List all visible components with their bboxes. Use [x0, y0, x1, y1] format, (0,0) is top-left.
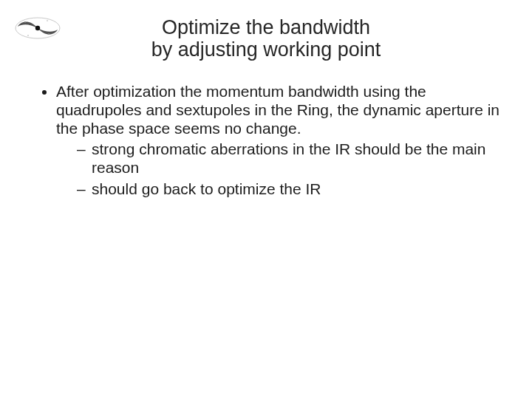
list-item: After optimization the momentum bandwidt…	[56, 83, 502, 199]
slide: Optimize the bandwidth by adjusting work…	[0, 0, 532, 399]
bullet-text: After optimization the momentum bandwidt…	[56, 83, 499, 137]
title-line-1: Optimize the bandwidth	[0, 16, 532, 38]
list-item: strong chromatic aberrations in the IR s…	[77, 140, 502, 177]
list-item: should go back to optimize the IR	[77, 180, 502, 199]
sub-bullet-text: strong chromatic aberrations in the IR s…	[92, 140, 485, 176]
sub-bullet-text: should go back to optimize the IR	[92, 180, 321, 197]
sub-bullet-list: strong chromatic aberrations in the IR s…	[56, 140, 502, 198]
title-line-2: by adjusting working point	[0, 38, 532, 61]
bullet-list: After optimization the momentum bandwidt…	[35, 83, 502, 199]
slide-title: Optimize the bandwidth by adjusting work…	[0, 16, 532, 61]
slide-body: After optimization the momentum bandwidt…	[35, 83, 502, 202]
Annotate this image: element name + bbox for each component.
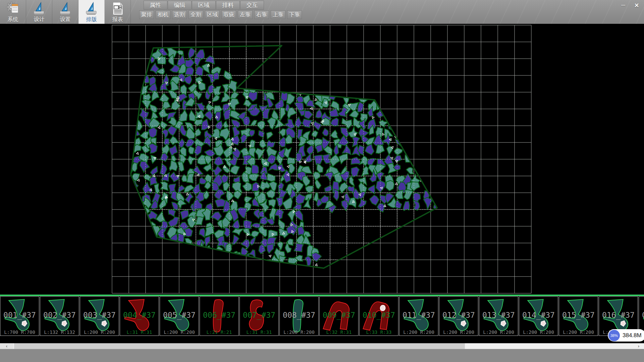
part-id-label: 008_#37 <box>280 311 318 319</box>
part-tile-001_#37[interactable]: 001_#37L:700 R:700 <box>0 296 39 336</box>
toolbar: 系统设计设置排版报表 属性编辑区域排料交互 聚排相机选割全割区域瑕疵左靠右靠上靠… <box>0 0 644 24</box>
menu-tab-1[interactable]: 属性 <box>144 1 167 10</box>
part-id-label: 001_#37 <box>0 311 39 319</box>
part-id-label: 012_#37 <box>439 311 478 319</box>
scroll-right-icon[interactable]: › <box>634 343 643 349</box>
part-tile-015_#37[interactable]: 015_#37L:200 R:200 <box>559 296 598 336</box>
tool-button-5[interactable]: 区域 <box>205 10 220 19</box>
part-id-label: 003_#37 <box>80 311 119 319</box>
memory-percent-indicator: 38% <box>608 330 620 341</box>
launcher-item-label: 设置 <box>60 16 71 23</box>
part-tile-012_#37[interactable]: 012_#37L:200 R:200 <box>439 296 478 336</box>
part-tile-010_#37[interactable]: 010_#37L:33 R:33 <box>359 296 398 336</box>
part-tile-003_#37[interactable]: 003_#37L:200 R:200 <box>80 296 119 336</box>
gear-document-icon <box>6 1 20 16</box>
part-lr-count-label: L:200 R:200 <box>519 329 558 335</box>
part-id-label: 013_#37 <box>479 311 518 319</box>
part-id-label: 011_#37 <box>399 311 438 319</box>
parts-tile-list: 001_#37L:700 R:700002_#37L:132 R:132003_… <box>0 296 644 336</box>
tool-button-bar: 聚排相机选割全割区域瑕疵左靠右靠上靠下靠 <box>139 10 304 19</box>
part-lr-count-label: L:200 R:200 <box>479 329 518 335</box>
nesting-canvas[interactable] <box>0 24 644 295</box>
part-lr-count-label: L:33 R:33 <box>360 329 398 335</box>
part-lr-count-label: L:200 R:200 <box>399 329 438 335</box>
part-id-label: 014_#37 <box>519 311 558 319</box>
part-lr-count-label: L:132 R:132 <box>40 329 79 335</box>
menu-tab-3[interactable]: 区域 <box>192 1 216 10</box>
part-tile-007_#37[interactable]: 007_#37L:31 R:31 <box>239 296 279 336</box>
memory-usage-badge: 38% 384.8M <box>608 329 644 342</box>
part-lr-count-label: L:31 R:31 <box>240 329 278 335</box>
part-tile-013_#37[interactable]: 013_#37L:200 R:200 <box>479 296 518 336</box>
part-lr-count-label: L:200 R:200 <box>80 329 119 335</box>
menu-tab-2[interactable]: 编辑 <box>168 1 192 10</box>
part-id-label: 007_#37 <box>240 311 278 319</box>
part-id-label: 009_#37 <box>320 311 358 319</box>
launcher-item-1[interactable]: 系统 <box>0 0 26 24</box>
horizontal-scrollbar: ‹ › <box>0 343 644 349</box>
nesting-canvas-area <box>0 24 644 295</box>
part-id-label: 004_#37 <box>120 311 159 319</box>
part-id-label: 010_#37 <box>360 311 398 319</box>
launcher-item-5[interactable]: 报表 <box>105 0 131 24</box>
part-id-label: 017_#37 <box>639 311 644 319</box>
part-tile-006_#37[interactable]: 006_#37L:21 R:21 <box>200 296 239 336</box>
launcher-item-3[interactable]: 设置 <box>52 0 78 24</box>
minimize-icon[interactable]: ─ <box>618 1 629 10</box>
status-bar <box>0 349 644 362</box>
report-icon <box>110 1 125 16</box>
part-tile-014_#37[interactable]: 014_#37L:200 R:200 <box>519 296 558 336</box>
part-tile-008_#37[interactable]: 008_#37L:200 R:200 <box>279 296 319 336</box>
part-id-label: 002_#37 <box>40 311 79 319</box>
part-lr-count-label: L:31 R:31 <box>120 329 159 335</box>
tool-button-9[interactable]: 上靠 <box>271 10 285 19</box>
part-lr-count-label: L:21 R:21 <box>200 329 238 335</box>
set-square-icon <box>32 1 47 16</box>
launcher-item-label: 排版 <box>86 16 97 23</box>
part-lr-count-label: L:200 R:200 <box>160 329 199 335</box>
part-id-label: 006_#37 <box>200 311 238 319</box>
part-lr-count-label: L:700 R:700 <box>0 329 39 335</box>
launcher-item-2[interactable]: 设计 <box>26 0 52 24</box>
part-lr-count-label: L:200 R:200 <box>280 329 318 335</box>
part-tile-004_#37[interactable]: 004_#37L:31 R:31 <box>120 296 159 336</box>
tool-button-4[interactable]: 全割 <box>189 10 203 19</box>
memory-size-label: 384.8M <box>623 332 642 339</box>
part-tile-009_#37[interactable]: 009_#37L:32 R:31 <box>319 296 359 336</box>
tool-button-10[interactable]: 下靠 <box>287 10 302 19</box>
part-id-label: 005_#37 <box>160 311 199 319</box>
tool-button-6[interactable]: 瑕疵 <box>221 10 236 19</box>
launcher-item-label: 报表 <box>112 16 123 23</box>
part-lr-count-label: L:32 R:31 <box>320 329 358 335</box>
tool-button-8[interactable]: 右靠 <box>254 10 269 19</box>
part-id-label: 016_#37 <box>599 311 638 319</box>
part-tile-002_#37[interactable]: 002_#37L:132 R:132 <box>40 296 79 336</box>
scrollbar-thumb[interactable] <box>14 343 465 349</box>
set-square-icon <box>84 1 99 16</box>
application-window: 系统设计设置排版报表 属性编辑区域排料交互 聚排相机选割全割区域瑕疵左靠右靠上靠… <box>0 0 644 362</box>
part-lr-count-label: L:200 R:200 <box>439 329 478 335</box>
launcher-item-label: 系统 <box>8 16 18 23</box>
menu-tab-5[interactable]: 交互 <box>240 1 264 10</box>
scroll-left-icon[interactable]: ‹ <box>0 343 13 349</box>
tool-button-3[interactable]: 选割 <box>172 10 187 19</box>
part-tile-011_#37[interactable]: 011_#37L:200 R:200 <box>399 296 438 336</box>
parts-strip: 001_#37L:700 R:700002_#37L:132 R:132003_… <box>0 295 644 336</box>
launcher-item-4[interactable]: 排版 <box>78 0 105 24</box>
part-lr-count-label: L:200 R:200 <box>559 329 598 335</box>
tool-button-2[interactable]: 相机 <box>156 10 170 19</box>
close-icon[interactable]: ✕ <box>631 1 642 10</box>
tool-button-7[interactable]: 左靠 <box>238 10 253 19</box>
menu-tab-bar: 属性编辑区域排料交互 <box>144 1 264 10</box>
launcher-bar: 系统设计设置排版报表 <box>0 0 131 24</box>
set-square-icon <box>58 1 73 16</box>
menu-tab-4[interactable]: 排料 <box>216 1 240 10</box>
part-id-label: 015_#37 <box>559 311 598 319</box>
part-tile-005_#37[interactable]: 005_#37L:200 R:200 <box>160 296 199 336</box>
tool-button-1[interactable]: 聚排 <box>139 10 154 19</box>
window-controls: ─ ✕ <box>618 1 642 10</box>
launcher-item-label: 设计 <box>34 16 45 23</box>
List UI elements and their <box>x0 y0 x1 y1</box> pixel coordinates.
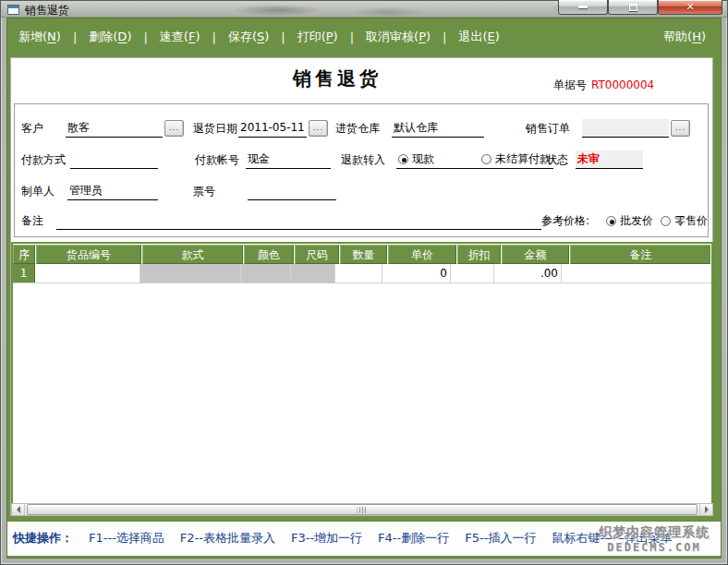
grid-header-seq: 序 <box>13 245 35 264</box>
warehouse-field[interactable]: 默认仓库 <box>392 119 484 138</box>
ref-price-label: 参考价格: <box>541 211 589 230</box>
shortcut-hints: 快捷操作： F1---选择商品 F2--表格批量录入 F3--增加一行 F4--… <box>13 530 672 547</box>
app-window: 销售退货 ✕ 新增(N) | 删除(D) | 速查(F) | 保存(S) | 打… <box>0 0 728 565</box>
toolbar-cancel-audit-button[interactable]: 取消审核(P) <box>366 29 431 45</box>
grid-cell-discount[interactable] <box>451 264 494 282</box>
return-date-field[interactable]: 2011-05-11 <box>238 119 307 138</box>
app-icon <box>7 5 19 15</box>
grid-header-item-no: 货品编号 <box>36 245 141 264</box>
grid-header-discount: 折扣 <box>457 245 501 264</box>
horizontal-scrollbar[interactable] <box>11 503 713 516</box>
header-fields-groupbox: 客户 散客 ... 退货日期 2011-05-11 ... 进货仓库 默认仓库 … <box>14 103 709 237</box>
refund-to-radio-group: 现款 未结算付款 <box>396 150 553 169</box>
maximize-button[interactable] <box>608 0 658 15</box>
maker-field[interactable]: 管理员 <box>67 182 158 200</box>
shortcuts-label: 快捷操作： <box>13 530 73 547</box>
refund-unsettled-option[interactable]: 未结算付款 <box>481 150 551 168</box>
grid-cell-size <box>291 264 335 282</box>
window-title: 销售退货 <box>25 3 69 18</box>
grid-cell-remark[interactable] <box>562 264 711 282</box>
grid-header-qty: 数量 <box>340 245 387 264</box>
watermark-line2: DEDECMS.COM <box>599 541 710 555</box>
toolbar-separator: | <box>443 30 446 44</box>
pay-method-field[interactable] <box>70 150 158 169</box>
bill-number-value: RT0000004 <box>591 78 654 91</box>
close-button[interactable]: ✕ <box>658 0 722 15</box>
watermark-line1: 织梦内容管理系统 <box>599 524 710 541</box>
customer-field[interactable]: 散客 <box>66 119 163 138</box>
ticket-no-label: 票号 <box>193 182 215 200</box>
toolbar-separator: | <box>212 30 215 44</box>
shortcut-f5: F5--插入一行 <box>465 530 536 547</box>
pay-account-label: 付款帐号 <box>195 150 239 169</box>
status-label: 状态 <box>546 150 568 169</box>
sales-order-label: 销售订单 <box>526 119 570 138</box>
radio-selected-icon[interactable] <box>398 154 408 164</box>
radio-unselected-icon[interactable] <box>481 154 491 164</box>
footer-bar: 快捷操作： F1---选择商品 F2--表格批量录入 F3--增加一行 F4--… <box>7 522 721 556</box>
grid-cell-style <box>140 264 241 282</box>
toolbar-separator: | <box>143 30 147 44</box>
window-controls: ✕ <box>558 0 722 15</box>
maximize-icon <box>629 4 637 11</box>
grid-header-remark: 备注 <box>570 245 710 264</box>
toolbar-print-button[interactable]: 打印(P) <box>297 29 338 45</box>
radio-selected-icon[interactable] <box>606 216 616 226</box>
close-icon: ✕ <box>686 2 694 12</box>
left-arrow-icon <box>13 506 20 513</box>
maker-label: 制单人 <box>21 182 55 200</box>
customer-label: 客户 <box>21 119 43 138</box>
customer-browse-button[interactable]: ... <box>164 120 184 137</box>
pay-method-label: 付款方式 <box>21 150 66 169</box>
remark-field[interactable] <box>56 211 541 230</box>
bill-number: 单据号RT0000004 <box>553 78 654 93</box>
grid-cell-amount[interactable]: .00 <box>494 264 562 282</box>
right-arrow-icon <box>705 506 712 513</box>
grid-header-style: 款式 <box>142 245 243 264</box>
scroll-right-arrow[interactable] <box>699 504 712 515</box>
grid-cell-qty[interactable] <box>335 264 382 282</box>
grid-cell-seq: 1 <box>13 264 35 282</box>
return-date-label: 退货日期 <box>193 119 237 138</box>
grid-header-row: 序 货品编号 款式 颜色 尺码 数量 单价 折扣 金额 备注 <box>13 244 711 264</box>
sales-order-field[interactable] <box>582 119 669 138</box>
toolbar: 新增(N) | 删除(D) | 速查(F) | 保存(S) | 打印(P) | … <box>7 18 721 56</box>
toolbar-separator: | <box>350 30 354 44</box>
grid-cell-color <box>241 264 291 282</box>
toolbar-separator: | <box>73 30 77 44</box>
scroll-left-arrow[interactable] <box>12 504 25 515</box>
grid-header-amount: 金额 <box>502 245 569 264</box>
scrollbar-thumb[interactable] <box>27 504 698 515</box>
sales-order-browse-button[interactable]: ... <box>671 120 690 137</box>
shortcut-f2: F2--表格批量录入 <box>180 530 275 547</box>
remark-label: 备注 <box>21 211 43 230</box>
toolbar-quick-search-button[interactable]: 速查(F) <box>160 29 200 45</box>
shortcut-f3: F3--增加一行 <box>291 530 362 547</box>
refund-to-label: 退款转入 <box>341 150 385 169</box>
toolbar-new-button[interactable]: 新增(N) <box>18 29 61 45</box>
shortcut-f1: F1---选择商品 <box>89 530 164 547</box>
refund-cash-option[interactable]: 现款 <box>398 150 434 168</box>
warehouse-label: 进货仓库 <box>335 119 380 138</box>
ticket-no-field[interactable] <box>248 182 336 200</box>
toolbar-separator: | <box>281 30 285 44</box>
return-date-browse-button[interactable]: ... <box>309 120 328 137</box>
pay-account-field[interactable]: 现金 <box>246 150 331 169</box>
scrollbar-grip-icon <box>358 507 368 513</box>
radio-unselected-icon[interactable] <box>661 216 671 226</box>
ref-price-retail-option[interactable]: 零售价 <box>661 211 708 230</box>
minimize-icon <box>578 6 588 8</box>
ref-price-wholesale-option[interactable]: 批发价 <box>606 211 653 230</box>
grid-cell-unit-price[interactable]: 0 <box>382 264 451 282</box>
toolbar-save-button[interactable]: 保存(S) <box>228 29 269 45</box>
shortcut-f4: F4--删除一行 <box>378 530 449 547</box>
watermark: 织梦内容管理系统 DEDECMS.COM <box>599 524 710 555</box>
toolbar-delete-button[interactable]: 删除(D) <box>89 29 131 45</box>
toolbar-help-button[interactable]: 帮助(H) <box>663 29 706 45</box>
grid-cell-item-no[interactable] <box>35 264 140 282</box>
detail-grid: 序 货品编号 款式 颜色 尺码 数量 单价 折扣 金额 备注 1 0 .00 <box>11 242 713 503</box>
page-title: 销售退货 <box>259 66 416 91</box>
toolbar-exit-button[interactable]: 退出(E) <box>458 29 499 45</box>
minimize-button[interactable] <box>558 0 608 15</box>
grid-header-size: 尺码 <box>295 245 339 264</box>
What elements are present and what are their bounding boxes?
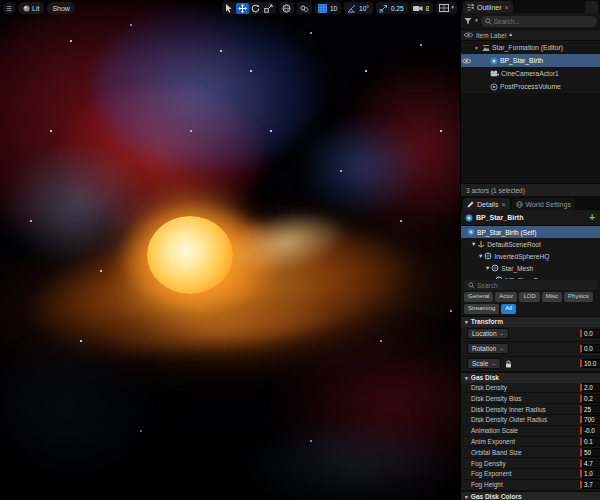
value-field[interactable]: 1.0: [580, 469, 600, 478]
value-field[interactable]: 25: [580, 405, 600, 414]
component-row[interactable]: ▾DefaultSceneRoot: [461, 238, 600, 250]
filter-chip-streaming[interactable]: Streaming: [464, 304, 499, 314]
actor-count-label: 3 actors (1 selected): [466, 187, 525, 194]
expander-caret[interactable]: ▾: [486, 264, 489, 272]
globe-icon: [280, 3, 293, 14]
component-row[interactable]: ▾Star_Mesh: [461, 262, 600, 274]
section-caret-icon: ▾: [465, 319, 468, 325]
section-header[interactable]: ▾Transform: [461, 316, 600, 327]
lock-icon[interactable]: [505, 360, 512, 368]
tab-stub[interactable]: [585, 1, 598, 13]
add-component-button[interactable]: +: [589, 213, 596, 223]
close-icon[interactable]: ×: [505, 4, 509, 11]
component-tree: BP_Star_Birth (Self)▾DefaultSceneRoot▾In…: [461, 226, 600, 279]
property-label: Disk Density: [471, 384, 507, 391]
item-label-header: Item Label: [476, 32, 506, 39]
scale-tool-button[interactable]: [262, 3, 275, 14]
value-field[interactable]: 0.1: [580, 437, 600, 446]
protostar-core: [147, 216, 233, 294]
filter-funnel-icon[interactable]: [464, 17, 472, 25]
rotation-snap-control[interactable]: 10°: [344, 2, 373, 14]
filter-chip-actor[interactable]: Actor: [495, 292, 517, 302]
component-row-label: Star_Mesh: [501, 265, 533, 272]
hamburger-menu-icon: ☰: [6, 5, 11, 12]
lit-sphere-icon: [23, 5, 30, 12]
details-panel: Details × World Settings BP_Star_Birth +…: [461, 196, 600, 500]
filter-chip-general[interactable]: General: [464, 292, 493, 302]
tab-world-settings[interactable]: World Settings: [512, 198, 575, 210]
value-field[interactable]: 4.7: [580, 459, 600, 468]
view-mode-button[interactable]: Lit: [18, 2, 44, 14]
camera-speed-value: 8: [425, 5, 433, 12]
selected-actor-header: BP_Star_Birth +: [461, 210, 600, 226]
section-header[interactable]: ▾Gas Disk: [461, 372, 600, 383]
select-tool-button[interactable]: [223, 3, 236, 14]
property-row: Orbital Band Size50: [461, 447, 600, 458]
coordinate-system-button[interactable]: [279, 2, 294, 14]
surface-snapping-button[interactable]: [297, 2, 312, 14]
viewport-options-button[interactable]: ☰: [3, 2, 15, 14]
move-tool-button[interactable]: [236, 3, 249, 14]
tab-details[interactable]: Details ×: [463, 198, 510, 210]
filter-chip-physics[interactable]: Physics: [564, 292, 593, 302]
outliner-search[interactable]: [481, 16, 597, 27]
tab-outliner-label: Outliner: [477, 4, 502, 11]
outliner-panel: Outliner × ▾: [461, 0, 600, 196]
surface-snap-icon: [298, 3, 311, 14]
axis-dropdown[interactable]: Scale⌄: [467, 358, 501, 369]
value-field[interactable]: 2.0: [580, 383, 600, 392]
outliner-column-header[interactable]: Item Label ▴: [461, 29, 600, 41]
rotate-tool-button[interactable]: [249, 3, 262, 14]
filter-chip-misc[interactable]: Misc: [542, 292, 562, 302]
outliner-search-input[interactable]: [494, 18, 593, 25]
axis-dropdown[interactable]: Location⌄: [467, 328, 509, 339]
property-row: Animation Scale-0.0: [461, 426, 600, 437]
expander-caret[interactable]: ▾: [473, 45, 480, 51]
right-dock: Outliner × ▾: [460, 0, 600, 500]
value-field[interactable]: 3.7: [580, 480, 600, 489]
outliner-row[interactable]: BP_Star_Birth: [461, 54, 600, 67]
outliner-row[interactable]: ▾Star_Formation (Editor): [461, 41, 600, 54]
filter-chip-all[interactable]: All: [501, 304, 516, 314]
details-search[interactable]: [464, 280, 597, 290]
eye-icon[interactable]: [461, 58, 471, 64]
value-field[interactable]: -0.0: [580, 426, 600, 435]
outliner-row[interactable]: CineCameraActor1: [461, 67, 600, 80]
scale-snap-icon: [377, 3, 390, 14]
outliner-row[interactable]: PostProcessVolume: [461, 80, 600, 93]
section-header[interactable]: ▾Gas Disk Colors: [461, 491, 600, 500]
scale-snap-control[interactable]: 0.25: [376, 2, 408, 14]
property-label: Fog Density: [471, 460, 506, 467]
outliner-row-label: PostProcessVolume: [500, 83, 561, 90]
section-title: Transform: [471, 318, 503, 325]
details-search-input[interactable]: [477, 282, 593, 289]
value-field[interactable]: 10.0: [580, 359, 600, 368]
viewport-layout-button[interactable]: ▾: [436, 2, 457, 14]
camera-speed-control[interactable]: 8: [411, 2, 434, 14]
axis-dropdown[interactable]: Rotation⌄: [467, 343, 509, 354]
viewport-toolbar: ☰ Lit Show: [3, 2, 457, 14]
chevron-down-icon[interactable]: ▾: [475, 18, 478, 24]
grid-snap-control[interactable]: 10: [315, 2, 341, 14]
search-icon: [485, 18, 492, 25]
value-field[interactable]: 50: [580, 448, 600, 457]
expander-caret[interactable]: ▾: [479, 252, 482, 260]
scale-snap-value: 0.25: [390, 5, 407, 12]
property-row: Disk Density Inner Radius25: [461, 404, 600, 415]
value-field[interactable]: 700: [580, 415, 600, 424]
component-row[interactable]: ▾InvertedSphereHQ: [461, 250, 600, 262]
value-field[interactable]: 0.2: [580, 394, 600, 403]
value-field[interactable]: 0.0: [580, 329, 600, 338]
property-label: Disk Density Inner Radius: [471, 406, 546, 413]
close-icon[interactable]: ×: [501, 201, 505, 208]
filter-chip-lod[interactable]: LOD: [519, 292, 539, 302]
show-flags-button[interactable]: Show: [47, 2, 75, 14]
rotate-icon: [251, 4, 260, 13]
level-viewport[interactable]: ☰ Lit Show: [0, 0, 460, 500]
expander-caret[interactable]: ▾: [472, 240, 475, 248]
tab-outliner[interactable]: Outliner ×: [463, 1, 513, 13]
grid-snap-value: 10: [329, 5, 340, 12]
value-field[interactable]: 0.0: [580, 344, 600, 353]
component-row[interactable]: BP_Star_Birth (Self): [461, 226, 600, 238]
outliner-empty-area[interactable]: [461, 93, 600, 183]
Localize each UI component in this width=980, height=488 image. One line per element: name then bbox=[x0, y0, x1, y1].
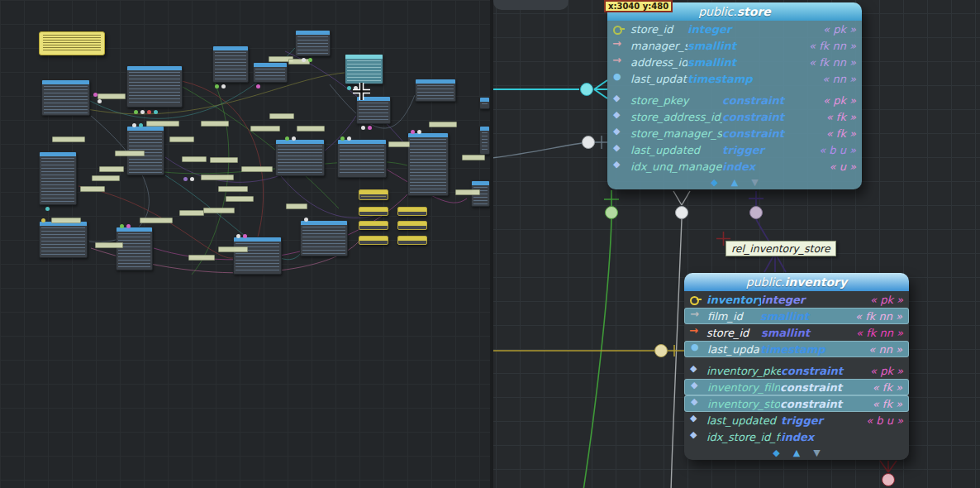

**Exercise requirements:** Copy each line above that has the word "separator".

**Solution to this task:**
toolbar-separator: | <box>443 30 446 44</box>
toolbar-separator: | <box>212 30 215 44</box>
toolbar-separator: | <box>143 30 147 44</box>
toolbar-separator: | <box>350 30 354 44</box>
toolbar-separator: | <box>73 30 77 44</box>
toolbar-separator: | <box>281 30 285 44</box>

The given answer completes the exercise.